Thanks for the heads-up on that Joe, I will work a little more on that lower radius.

[Mario428]

Keep wanting to throw my 2 cents in and had a thought. LOL



Runner with a curve, flattens the angle where the port goes into the plenum and gives some separation maintaining the same length.
Biggest problem is it requires a left and right hand runner section

I would also make the forming dies from UHMW polyethylene, very easy to mahine and more than strong enough if you use a fairly large section

http://www.mcmaster.com/#uhmw-polyethylene-sheets/=forv6h

They sell reasonably price ballnose end mill too for the corners, only need hi speed steel for alum & UHMW

5/8 part #  3046A44   on   http://www.mcmaster.com/#end-mills/=forw55

[jayb]

Another interesting idea, but I've wanted to stay away from curved runners.  As I understand it, it has been fairly conclusively shown that curves in the runners cost horsepower via airflow reduction and fuel distribution issues.  All the modern tunnel ram style intakes, like sheet metal manifolds, use a straight runner rather than a curved runner.

On my SOHC sheet metal intake, to get the runner length I want I plan to machine a filler piece for the plenum that puts a curve in the runner inside the plenum itself.  It will be required because the port on the SOHC is so short that the runner length going up to the plenum puts the tuning of the runners around 8800 RPM, and I'm not going to be spinning the engine that high.  The filler piece that curves the runners in the plenum will allow me to stack plates up on top of it, to extend the runner lengths for tuning purposes.  But under the plenum the runner will still be straight, and that's where the fuel will be injected.  So that design is kind of a compromise, because the air will have to turn in the plenum, but the fuel will be in a straight line airstream.

Thanks anyway for the thought, Mario, and the information on the material.  If I ever needed to make a curved piece that would be a good way to go.

[machoneman]

It's my understanding too that straight runners are the hot ticket for drag racing engines that use carbs at the very top of the common plenum and, as stated, curves in runners cost hp due to airflow reduction and fuel distribution issues.

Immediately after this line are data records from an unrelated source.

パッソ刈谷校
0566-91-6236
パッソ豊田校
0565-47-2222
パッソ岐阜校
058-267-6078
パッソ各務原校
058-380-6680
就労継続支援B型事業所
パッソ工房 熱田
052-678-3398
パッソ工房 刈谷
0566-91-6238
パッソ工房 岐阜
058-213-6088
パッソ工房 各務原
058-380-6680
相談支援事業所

But, is this really true (fuel distribution at least) if one is running a port-injected EFI system?

I'm just thinking of the many heavily-folded curves in an late 80's-1994 OEM 5.0 Windsor engine with mass air. In essence, the intake only handles air and of course the fuel is added via an injector just before the head runner starts. I guess my point is if your not running carbs does using a curved runner (with EFI bungs/injectors down low on the intake runners) really hurt performance? Maybe that fella Barry R is setting you up with would know...just like I'm sure the rest of us here would too!       

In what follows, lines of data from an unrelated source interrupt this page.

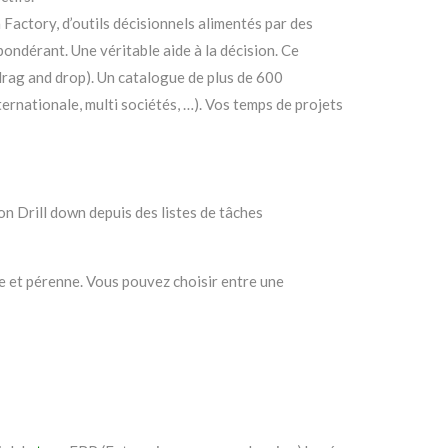
 Factory, d’outils décisionnels alimentés par des
pondérant. Une véritable aide à la décision. Ce
rag and drop). Un catalogue de plus de 600
ernationale, multi sociétés, …). Vos temps de projets
on Drill down depuis des listes de tâches
 et pérenne. Vous pouvez choisir entre une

Another interesting idea, but I've wanted to stay away from curved runners.  As I understand it, it has been fairly conclusively shown that curves in the runners cost horsepower via airflow reduction and fuel distribution issues.  All the modern tunnel ram style intakes, like sheet metal manifolds, use a straight runner rather than a curved runner.

On my SOHC sheet metal intake, to get the runner length I want I plan to machine a filler piece for the plenum that puts a curve in the runner inside the plenum itself.  It will be required because the port on the SOHC is so short that the runner length going up to the plenum puts the tuning of the runners around 8800 RPM, and I'm not going to be spinning the engine that high.  The filler piece that curves the runners in the plenum will allow me to stack plates up on top of it, to extend the runner lengths for tuning purposes.  But under the plenum the runner will still be straight, and that's where the fuel will be injected.  So that design is kind of a compromise, because the air will have to turn in the plenum, but the fuel will be in a straight line airstream.

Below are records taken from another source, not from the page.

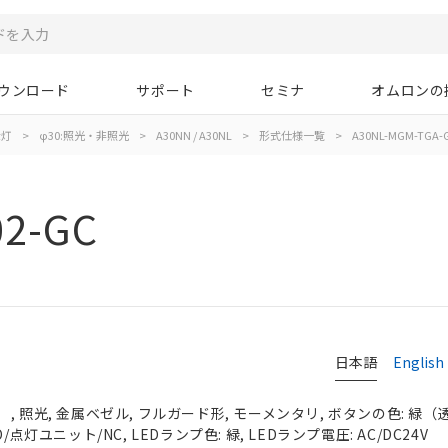
ウンロード
サポート
セミナ
オムロンの
示灯
>
φ30:照光・非照光
>
A30NN / A30NL
>
形式仕様一覧
>
A30NL-MGM-TGA-
02-GC
日本語
English
 照光, 金属ベゼル, フルガード形, モーメンタリ, ボタンの色: 緑（透明）
/点灯ユニット/NC, LEDランプ色: 緑, LEDランプ電圧: AC/DC24V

Thanks anyway for the thought, Mario, and the information on the material.  If I ever needed to make a curved piece that would be a good way to go.

[jayb]

I think it is probably largely correct that the fuel distribution would not be an issue if you injected at the port.  However, if you have ever looked inside an injected sheet metal intake, you will see it gets wet with fuel in there.  So, despite the injector location, fuel moves around in the intake, and will therefore be subject to some extent to the airflow issues inside.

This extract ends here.